C'est la même chose en France. Témoignage du libraire parisien Emmanuel Delhomme recueilli par l'hebdomadaire Valeurs actuelles: «Il faut arrêter de mentir. C'est la fin d'un monde. Le problème ne vient pas de la crise. Le coupable n'est pas Amazon. C'est fini, c'est tout. Le désir du livre est mort. Les gens sont gavés d'écran. Bientôt, ils vont greffer leur téléphone portable à leur main. Plus personne ne s'arrête.»

Son collègue Xavier de Marchis n'est guère plus optimiste: «Les gens sont pressés, ils achètent moins de livres. Le libraire ne maîtrise ni le prix des livres ni ses marges. Il va y avoir de la casse.»

Comme quoi le prix unique du livre n'est pas la solution à l'effondrement du marché.

*****

Au Québec, on compte 195 librairies agréées. Ce sont donc 195 commerces qui sont directement concernés par l'instauration d'un prix unique du livre.

Là encore, les chiffres font illusion. Ces 195 commerces incluent toutes les succursales de Renaud-Bray, Archambault, Raffin, Médiaspaul, Coopsco, Buropro, etc... Sans oublier la librairie du Musée des beaux-arts de Montréal et les coopératives universitaires ou scolaires.

Combien de vraies petites librairies indépendantes si chères à Michel Tremblay? Moins d'une centaine, selon l'Association des libraires du Québec.

Qu'il y ait ou non un prix unique du livre ne changera rien au fait que les Québécois consacrent de moins en moins de temps à la lecture. C'est aussi bête que ça.

Paradoxalement, les éditeurs sont de plus en plus nombreux. Il y a presque autant d'éditeurs au Québec qu'en France. Un millier d'entre eux participeront au Salon du livre de Montréal, la semaine prochaine.

Non seulement les éditeurs sont nombreux, mais, grâce aux programmes gouvernementaux d'aide à l'édition, ils publient de plus en plus d'ouvrages.
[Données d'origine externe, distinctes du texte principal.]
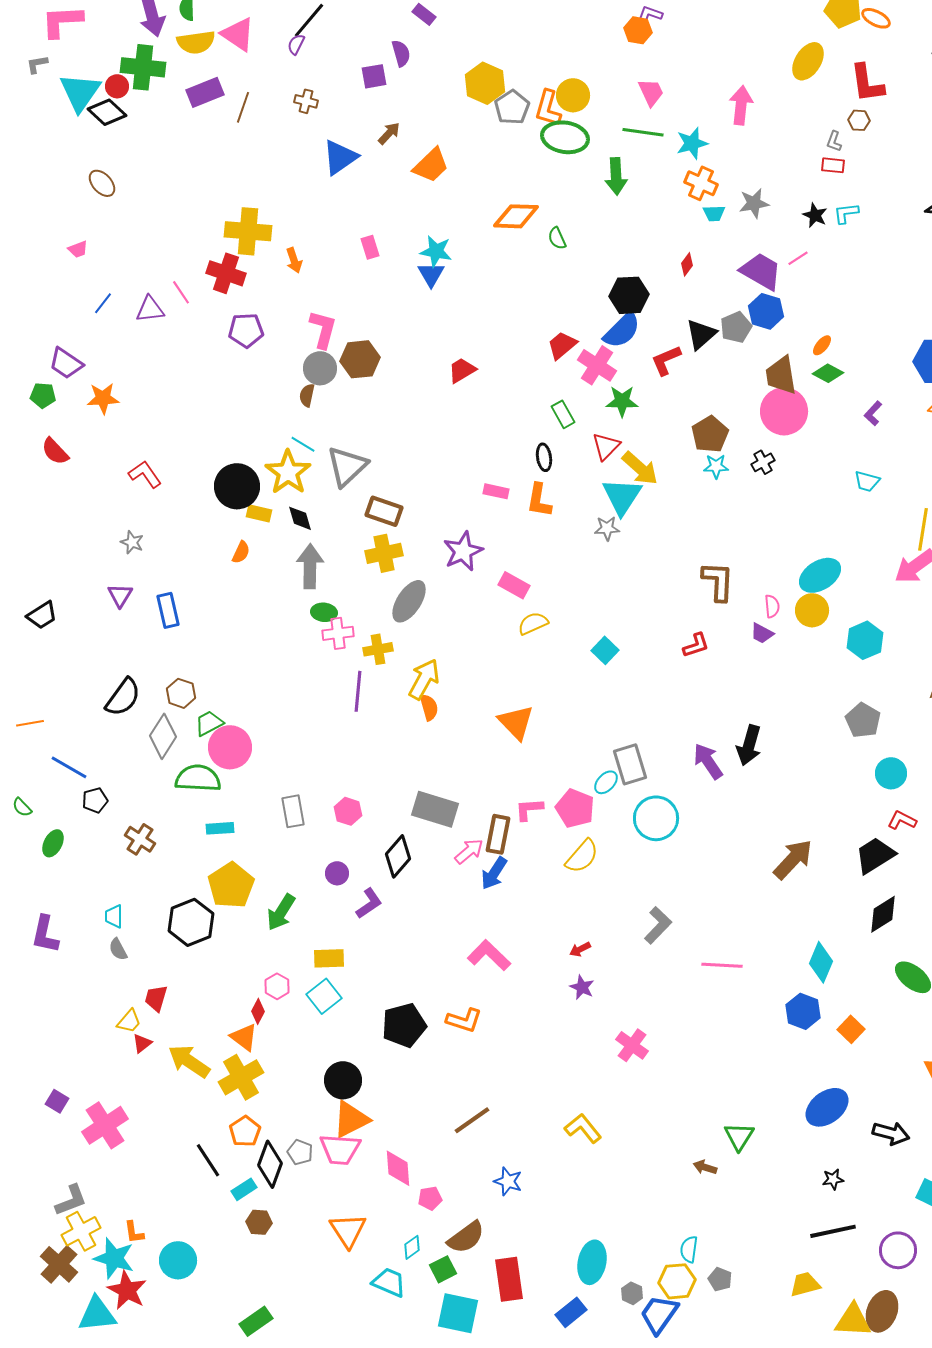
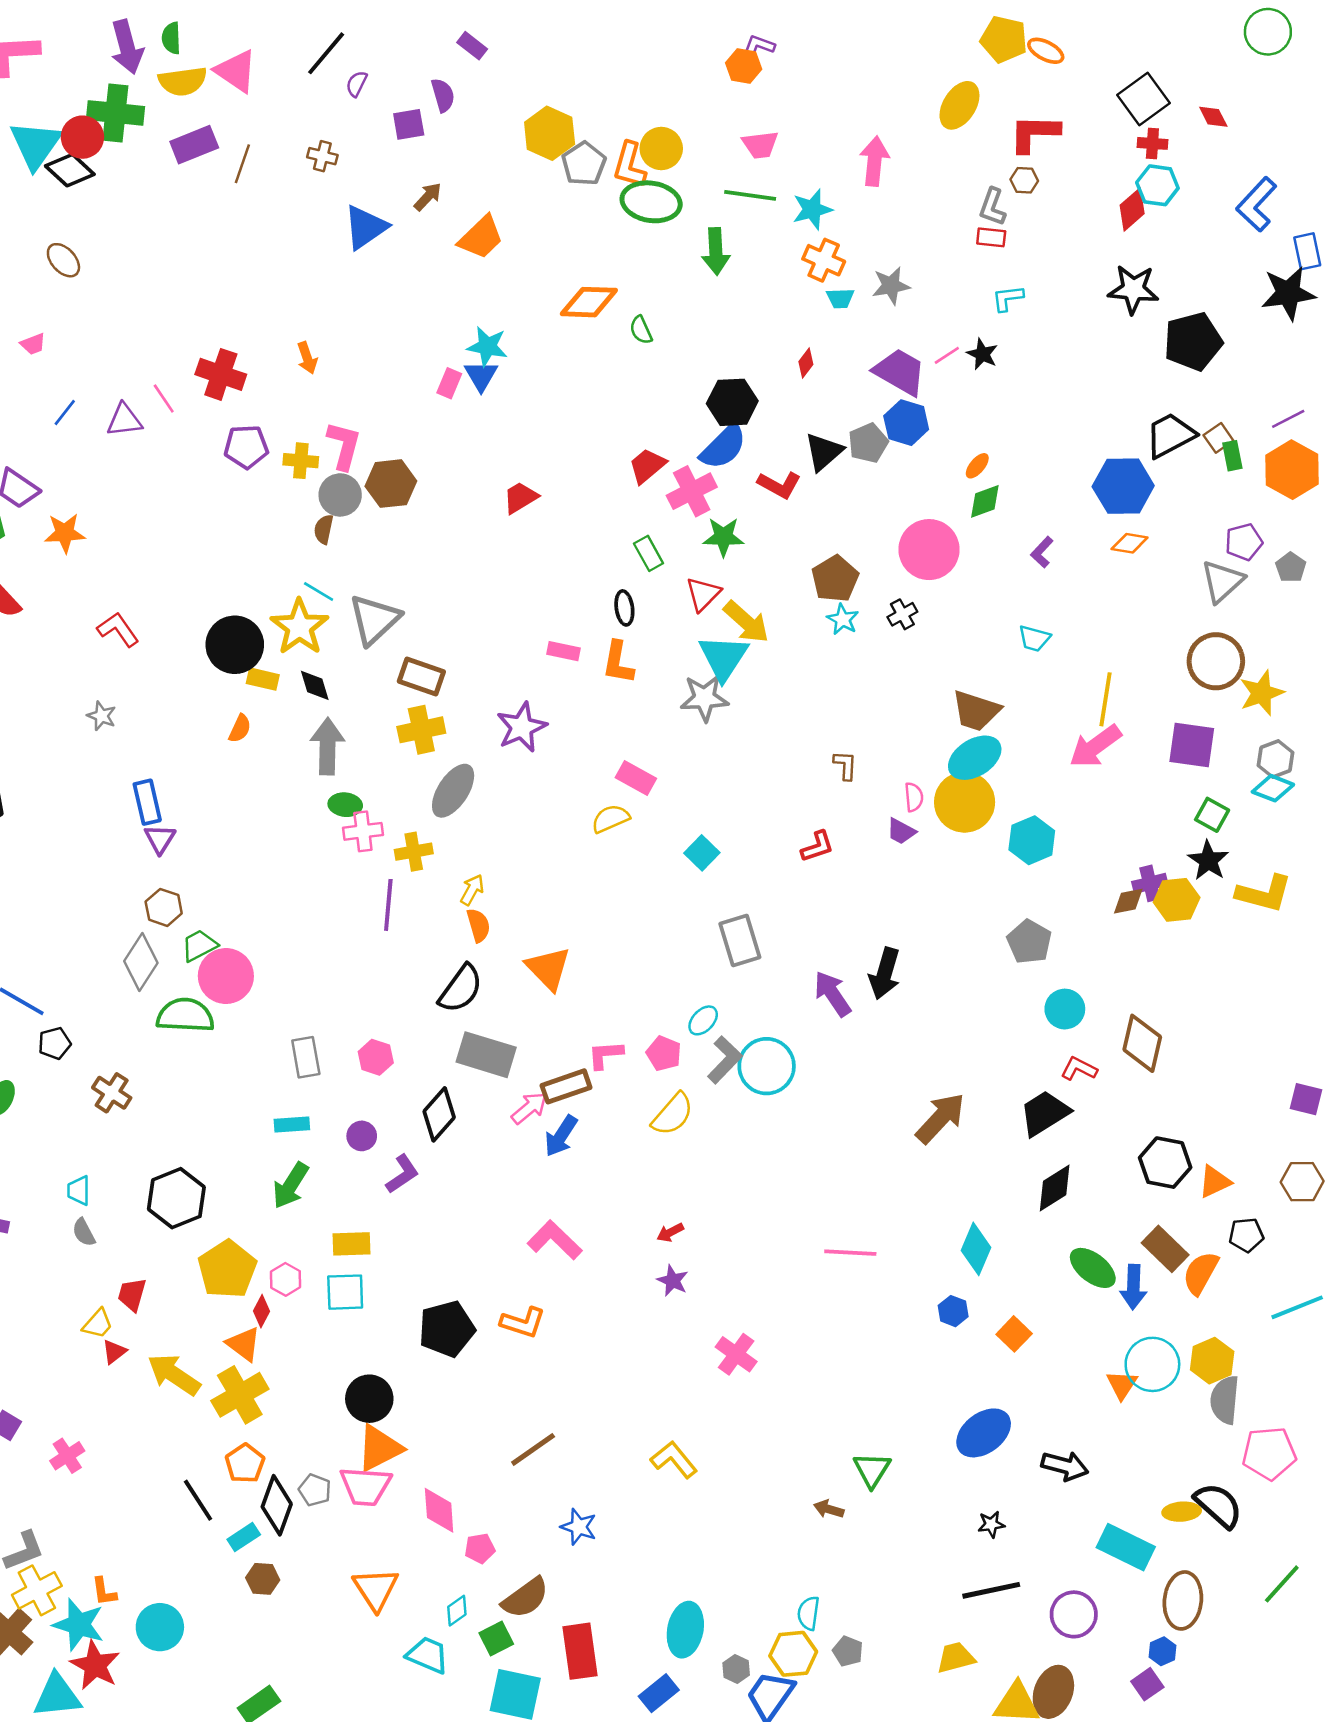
purple semicircle: (296, 44) -> (357, 84), moved
red L-shape: (867, 83) -> (1034, 133), turned 99
red circle: (117, 86) -> (82, 137), size x1.4
pink trapezoid: (651, 92) -> (760, 145), turned 108
gray L-shape: (834, 141) -> (992, 207), size x1.4
black star: (815, 215) -> (982, 354), moved
yellow cross: (248, 231) -> (301, 461), moved, size x0.6
pink rectangle: (370, 247) -> (449, 383), moved, turned 40
red L-shape: (666, 360) -> (779, 485), turned -128
pink cross: (597, 365) -> (692, 491), turned 30
green diamond: (828, 373) -> (985, 501), turned -48
brown trapezoid: (781, 375) -> (976, 711), moved, turned -63
cyan star: (716, 466) -> (843, 619), turned 30
gray star: (607, 528) -> (704, 698), size x1.5
brown L-shape: (718, 581) -> (845, 765), size x0.6
pink rectangle: (514, 585) -> (636, 778), moved
purple triangle: (120, 595) -> (160, 839), moved
yellow circle: (812, 610) -> (965, 802), size x1.4
yellow arrow: (424, 679) -> (472, 890), size x0.6
black semicircle: (123, 697) -> (461, 989), moved
orange triangle: (516, 722) -> (548, 968), moved
gray rectangle: (630, 764) -> (740, 940), moved
pink pentagon: (575, 808) -> (664, 1053), size x0.7
cyan rectangle: (220, 828) -> (292, 1125), moved
brown rectangle: (498, 834) -> (566, 1086), turned 60
yellow pentagon: (231, 885) -> (227, 1269), moved
gray L-shape: (658, 925) -> (725, 1060), moved
cyan square: (324, 996) -> (345, 1292), turned 36
blue hexagon: (803, 1011) -> (953, 1311), size x0.7
pink cross: (105, 1125) -> (67, 1456), size x0.6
Au point que le marché est incapable d'absorber leur production, croit l'ancien ministre Denis Vaugeois.

Au cours des dix dernières années, le nombre de titres publiés par les éditeurs a augmenté de 40 %.

Cette surproduction est l'un des problèmes de la chaîne du livre.

Plus globalement, le monde occidental est en train de vivre un changement de civilisation. Ce changement est brutal et précipité. Du papier imprimé à l'écran digital.

Pourquoi en faire payer le prix à ceux qui fréquentent encore les librairies?